Diane found the recipe in Wilma Pezzini’s The Tuscan Cookbook, published in 1978 and has been writing a series of three posts from it that cover three standard courses of an Italian meal (primo, secondo, dolce). Her description of the book, along with the posted recipes, motivated me to purchase a used copy of it, which I’ve found to be an unsung gem, both instructive and engaging to read.
Although, since cooking for two, I prepared only two thighs and drumsticks, as opposed to the recipe’s whole fryer, and used one onion rather than two. For all the other ingredients, I adhered to the recipe’s measurements to ensure having sufficient sauce for our tastes.
I’ve also modified the steps of the original recipe, giving approximate cooking times and temperatures. In addition, I incorporated Diane’s suggested occasional turning of the chicken pieces.
The end result was a truly delicious braised chicken dish, napped in a velvety sauce, with deep sweet-yet-savory flavors from the onions and tomatoes along with a hint of heat from the peperoncino. All this, with a minimum of preparation, a modicum of ingredients, and not an herb or garlic clove in sight.
Chicken & Onion Stew (adapted from The Tuscan Cookbook by Wilma Pezzini)
¼ cup extra-virgin olive oil
2 tablespoons butter
1 frying chicken, cut into 8 or 10 pieces
Salt and pepper
1 peperoncino, or ¼ teaspoon crushed red pepper
1 cup dry white wine
1 tablespoon tomato paste dissolved in ½ cup hot water
1. Cut the onion in 1/4-inch slices.
2. Put olive oil and butter into a large sauté pan, add onions, salt, and simmer over medium heat for a few minutes until opaque. (About 5 minutes.) Set the onions aside.
3. Dry and season the chicken with salt and pepper; place the pieces in the pan starting skin-side down, and brown on over medium-high heat on all sides. (About 8 to 10 minutes.)
4. Return the onions to the pan and add the peperoncino. Pour in the wine, scraping up any brown bits that have stuck to the bottom of the pan. Lower the flame, and allow to cook for 10 minutes.
5 Cover the pan and cook for 15 minutes over low heat. Turn the chicken pieces once during this time.
6. Add the dissolved tomato paste, turn the chicken pieces, cover the pan, and cook for another 15 minutes or until tender. Turn the chicken pieces once during this time.
7. Check the sauce; if too thin, raise the flame and allow to cook uncovered for a few minutes (approximately 3 minutes) to reduce the sauce to a jam-like or creamy consistency.

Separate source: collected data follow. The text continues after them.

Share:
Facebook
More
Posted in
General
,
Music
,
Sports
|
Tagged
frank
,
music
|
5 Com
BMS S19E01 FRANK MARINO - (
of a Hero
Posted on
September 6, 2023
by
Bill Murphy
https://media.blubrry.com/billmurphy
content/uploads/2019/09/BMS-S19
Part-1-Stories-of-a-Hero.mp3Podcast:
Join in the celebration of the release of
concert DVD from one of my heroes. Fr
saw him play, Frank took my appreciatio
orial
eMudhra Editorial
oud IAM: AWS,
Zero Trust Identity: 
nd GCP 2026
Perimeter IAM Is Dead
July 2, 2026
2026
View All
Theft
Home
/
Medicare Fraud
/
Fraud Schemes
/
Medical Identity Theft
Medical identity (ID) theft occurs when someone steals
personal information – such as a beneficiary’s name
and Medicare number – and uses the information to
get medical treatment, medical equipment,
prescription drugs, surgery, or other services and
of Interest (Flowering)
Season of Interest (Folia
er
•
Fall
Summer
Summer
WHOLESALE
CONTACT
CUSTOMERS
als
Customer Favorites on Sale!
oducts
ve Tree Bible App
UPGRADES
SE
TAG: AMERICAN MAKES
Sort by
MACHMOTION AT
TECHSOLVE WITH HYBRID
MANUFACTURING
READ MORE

8. Serve at once, with polenta, steamed rice, or mashed potatoes.
Wine Pairing: Dolcetto d’Alba
13 thoughts on “Chicken & Onion Stew”
Reblogged this on Table Wine.
Wow, Roland, thank you for the very generous praise. Made my day, it did!
Let me urge you, as a fellow chicken lover, not to miss Pezzini’s recipe for pollo fritto. I found it fascinating, back in ’11: https://dianescookbooks.wordpress.com/2011/06/30/even-tuscans-fry-chicken/
The praise is well deserved, Diane. Shall definitely try the pollo fritto.
This looks easy and comforting. It’s on my menu for this week.
A perfect description. It was surprisingly delicious given the few ingredients. Hope you enjoy.
Looks absolutely wonderful. Just wondering, can chicken broth or stock be used in place of the wine? Has anyone tried it that way? Not everyone has alcohol stocked in their kitchen.
Thanks for your kind words. I’m sure that stock or broth would be a good substitute.
When I first read your impressive word about this dish. You had me! As I read through the instructions it seams a lot like my dish I prepare for my husband and I. We both have health problems that prevent us from consuming wine period….. so what I substitute the wine with cranberries and raisins. I’m glad we have a very similar dish.
Thank you; your version of this dish sound delicious.
Thank you for this recipe! Easy to prepare in advance and reheat once all are at the table. Received good reviews especially for the sauce. Additional comment: chicken so so moist. Served with green beans (like your photo) and plain buttered rice. Drank a red from Bardolino (what we had on hand).
Thanks, Pat. So glad that you enjoyed this dish. It’s become one of our favorites here.